-
Para
multinacionais como a Ford, o Brasil é visto como incapaz de sair do marasmo
A saída da Ford do
Brasil não é um veredicto contra o governo de Jair Bolsonaro. É um pouco pior. É um
veredicto desagradável sobre o Brasil na comparação internacional – não importa
quais tenham sido os erros (alguns óbvios, como produtos equivocados) da
montadora em suas estratégias de mercado.
Em
primeiro lugar, o que a postura da montadora indica é que afastados das
principais inovações somos uma grandeza negligenciável em termos de tamanho de
mercado. Ela está desmentindo a frase muito surrada, segundo a qual o Brasil
tem um tamanho (em termos de mercado) que nenhuma multinacional pode se dar ao
luxo de ignorar.
Em segundo lugar, a saída dela apenas confirma o que o setor industrial brasileiro vem “denunciando” há pelo menos uma década: o ambiente de negócios geral no País está piorando ao longo dessa linha do tempo – os últimos dez anos, durante os quais os benefícios tributários concedidos especialmente ao setor automotivo triplicaram em relação ao PIB, sem que viessem os esperados resultados.
Esse
último aspecto é relevante para se entender qual é o “recado geral” que a saída
da Ford está dando à sociedade brasileira. Na expressão consagrada pelo
economista Marcos Lisboa, somos reféns da nossa postura da “meia-entrada”. Ela
explica como o conjunto acaba pagando por aquilo que alguns não precisam pagar.
“Meia-entrada”
– o subsídio, o incentivo, a renúncia fiscal – é entendida como um direito
adquirido inalienável. Às vezes garantido pela Justiça (o que gera insegurança
jurídica), às vezes negociado por lobbies bem-sucedidos (num Legislativo de
baixa representatividade) ou reiterados por governadores e prefeitos
engalfinhados em guerra fiscal. O resultado geral é o agravamento do estado no
qual vegetamos há mais de uma década: economia semiestagnada, atrasada em
produtividade, fechada, com baixa capacidade de competição especialmente no
setor industrial.
Esse
diagnóstico é de razoável consenso não só entre economistas, mas foi adotado também
por várias correntes políticas. É a partir dele que o governo Jair Bolsonaro
montou algumas de suas principais promessas eleitorais, traduzidas na intenção,
manifestada pelo ministro Paulo Guedes, de “salvar a indústria
contra os próprios industriais”. Ainda no começo de dezembro do ano passado
Guedes afirmava que aproveitaria o momento de reorganizar a saída da dupla
crise (econômica e sanitária) para “cortar subsídios” (ocorreu em parte quanto
aos creditícios, mas não aos tributários).
No
caso específico da Ford, informações de bastidores dão conta de que a decisão
de sair do Brasil já tinha sido tomada em 2018, e foi adiada por razões
exclusivamente políticas por parte da empresa: não queria dar a impressão de
que o fazia (abandonar nosso país) por desaprovar o vencedor das eleições
daquele ano. Se, de alguma maneira, a montadora antecipava que o ambiente de
negócios brasileiros se alteraria de maneira positiva, perdeu até aqui a aposta
e optou pelo “stop loss”.
Aqui
voltamos ao “recado geral” deixado pela saída da Ford. É a constatação de que
nossa política, não importa o partido no poder, não foi capaz de construir o
grande consenso em torno da pauta da produtividade, da competitividade, das
reformas estruturantes do Estado, do efetivo combate à desigualdade, miséria,
injustiça social. E agora, distraída por reeleição, pandemia e sufoco fiscal,
parece tão distante como sempre de criar a convergência necessária.

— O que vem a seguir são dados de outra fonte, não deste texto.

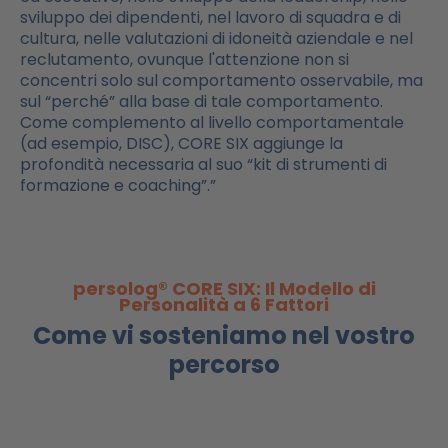
sviluppo dei dipendenti, nel lavoro di squadra e di
cultura, nelle valutazioni di idoneità aziendale e nel
reclutamento, ovunque l'attenzione non si
concentri solo sul comportamento osservabile, ma
sul “perché” alla base di tale comportamento.
Come complemento al livello comportamentale
(ad esempio, DISC), CORE SIX aggiunge la
profondità necessaria al suo “kit di strumenti di
formazione e coaching”.”
persolog® CORE SIX: Il Modello di
Personalità a 6 Fattori
Come vi sosteniamo nel vostro
percorso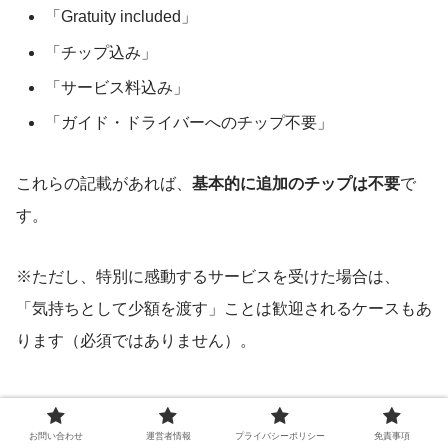
「Gratuity included」
「チップ込み」
「サービス料込み」
「ガイド・ドライバーへのチップ不要」
これらの記載があれば、
基本的に追加のチップは不要
で
す。
※ただし、特別に感動するサービスを受けた場合は、
「気持ちとして少額を渡す」ことは歓迎されるケースもあ
ります（必須ではありません）。
お問い合わせ
運営者情報
プライバシーポリシー
免責事項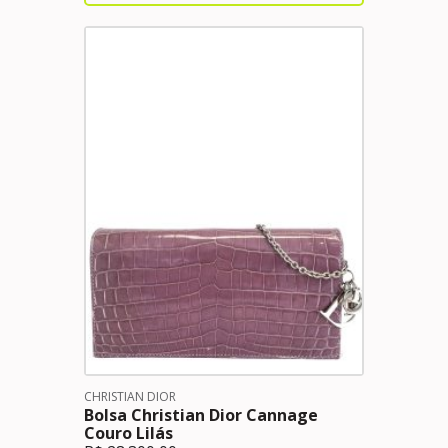
CHRISTIAN DIOR
Bolsa Christian Dior Cannage
Couro Lilás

Evidentemente que a Ford ou qualquer outra grande corporação não é “juiz” dos nossos destinos nem ocupa qualquer posição “moral” para determinar o que somos ou deixamos de ser. Ou que jamais erre nas decisões de investir ou desinvestir. Mas o que ela acabou de fazer é um alerta gritante: lá fora estamos sendo vistos como capazes apenas de produzir mais do mesmo – e esse mesmo não é satisfatório.